170 As already noted, the seriousness of Mr Hann's conduct is not in dispute. That seriousness is compounded by the fact that his offending continued after he was served with the present application in December 2015. His dealings with Mr Millard in February 2016 and with Mr Chatfield in March 2016, for example, constituted breaches of the Court's earlier orders, namely paragraph 9(b).

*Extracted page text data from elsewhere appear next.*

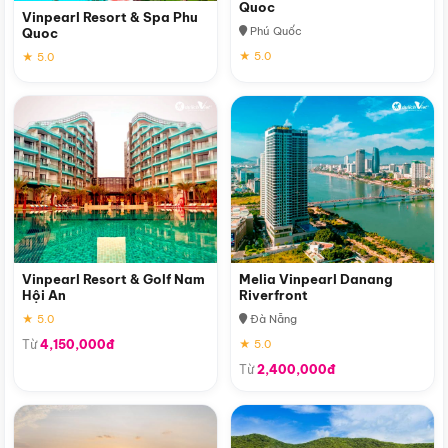
Quoc
Vinpearl Resort & Spa Phu
Phú Quốc
Quoc
★ 5.0
★ 5.0
Vinpearl Resort & Golf Nam
Melia Vinpearl Danang
Hội An
Riverfront
★ 5.0
Đà Nẵng
Từ
4,150,000đ
★ 5.0
Từ
2,400,000đ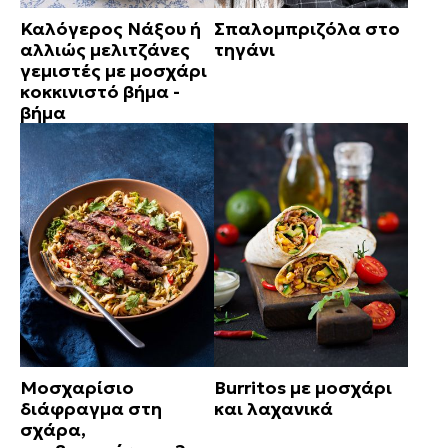
Καλόγερος Νάξου ή
Σπαλομπριζόλα στο
αλλιώς μελιτζάνες
τηγάνι
γεμιστές με μοσχάρι
κοκκινιστό βήμα -
βήμα
Μοσχαρίσιο
Burritos με μοσχάρι
διάφραγμα στη
και λαχανικά
σχάρα,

171 Although the penalty of imprisonment for contempt is to be used as a last resort, there will be and are circumstances in which the imposition of such a penalty is warranted. An example is provided by Australian Securities and Investments Commission v Reid (No 2) [2006] FCA 700, where Lander J determined that an order of imprisonment should be made where the contempt had been "committed in full knowledge of the existence of the order and undertaking which were contravened, and in circumstances where the respondent ha[d] shown not the slightest indication of remorse of contrition or, indeed, even acknowledgement of the commission of the contempt" (at [27]-[29]). The present case has many similar features although, as has been said, Mr Hann, belatedly, acknowledged his contempts.

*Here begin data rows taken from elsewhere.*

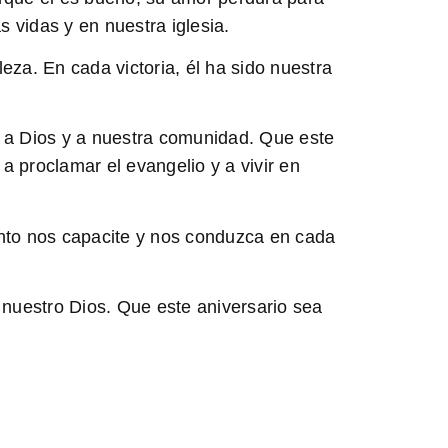
 vidas y en nuestra iglesia.
leza. En cada victoria, él ha sido nuestra
o a Dios y a nuestra comunidad. Que este
 proclamar el evangelio y a vivir en
nto nos capacite y nos conduzca en cada
 nuestro Dios. Que este aniversario sea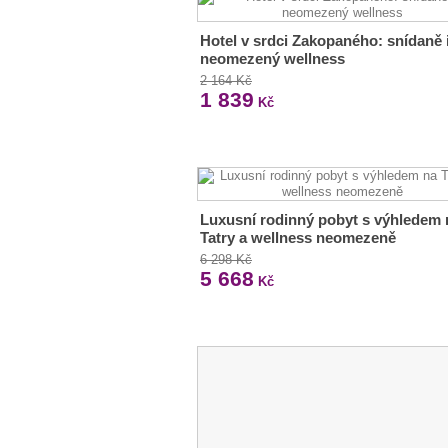
Hotel v srdci Zakopaného: snídaně 
neomezený wellness
2 164 Kč
1 839
Kč
Luxusní rodinný pobyt s výhledem 
Tatry a wellness neomezeně
6 298 Kč
5 668
Kč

172 Having weighed the competing considerations, I consider that the appropriate orders are that Mr Hann be sentenced to three months imprisonment in respect to each of the contraventions giving rise to Charges 1, 3, 4, 5, 7 and 8 and that he be imprisoned for five months in respect of the contraventions covered by Charges 2 and 6. The reason I regard the contraventions of Charges 2 and 6 to be more egregious than the other contraventions is that they involved solicitation of business by telling those being approached that profits (or some of them) would be donated to charity. The making of such claims had been proscribed by the earlier Court orders made on 28 May 2012 because Mr Hann had falsely represented to potential purchasers of product distribution businesses that he was conducting a charity and that all profits would be distributed to community organisations: see Halkalia (No 2) at [29]. Such reprehensible attempts to appeal to the benevolent instincts of interlocutors is to be deprecated.

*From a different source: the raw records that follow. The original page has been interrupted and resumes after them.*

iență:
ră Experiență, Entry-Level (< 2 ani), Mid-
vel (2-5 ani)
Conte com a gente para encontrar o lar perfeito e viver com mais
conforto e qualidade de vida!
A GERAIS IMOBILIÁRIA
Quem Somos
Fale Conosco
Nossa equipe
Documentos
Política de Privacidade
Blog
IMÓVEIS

173 The conduct giving rise to each of the contempts is, to varying extents, common with one or more of the other contraventions. It is therefore necessary to ensure that the principle of totality is respected: cf Director, Fair Work Building Industry Inspectorate v Construction, Forestry, Mining and Energy Union (2015) 229 FCR 331 at 350; [2015] FCAFC 59 at [40] (Dowsett, Greenwood and Wigney JJ). Accordingly, it is appropriate to order that each sentence be served concurrently with each other sentence. This will mean that Mr Hann will serve a maximum of five months imprisonment.
174 Although I consider that a period of imprisonment is warranted and not precluded by Mr Hann's age and state of ill health, I accept that any period of incarceration is likely to bear on him more onerously than would be expected of a healthier person. In these circumstances, I consider that Mr Hann should serve two weeks of his sentence and that the remainder of his sentence should be suspended on condition that he refrains from any further contravention of the Court's orders for a period of two years from the date on which the suspension takes effect.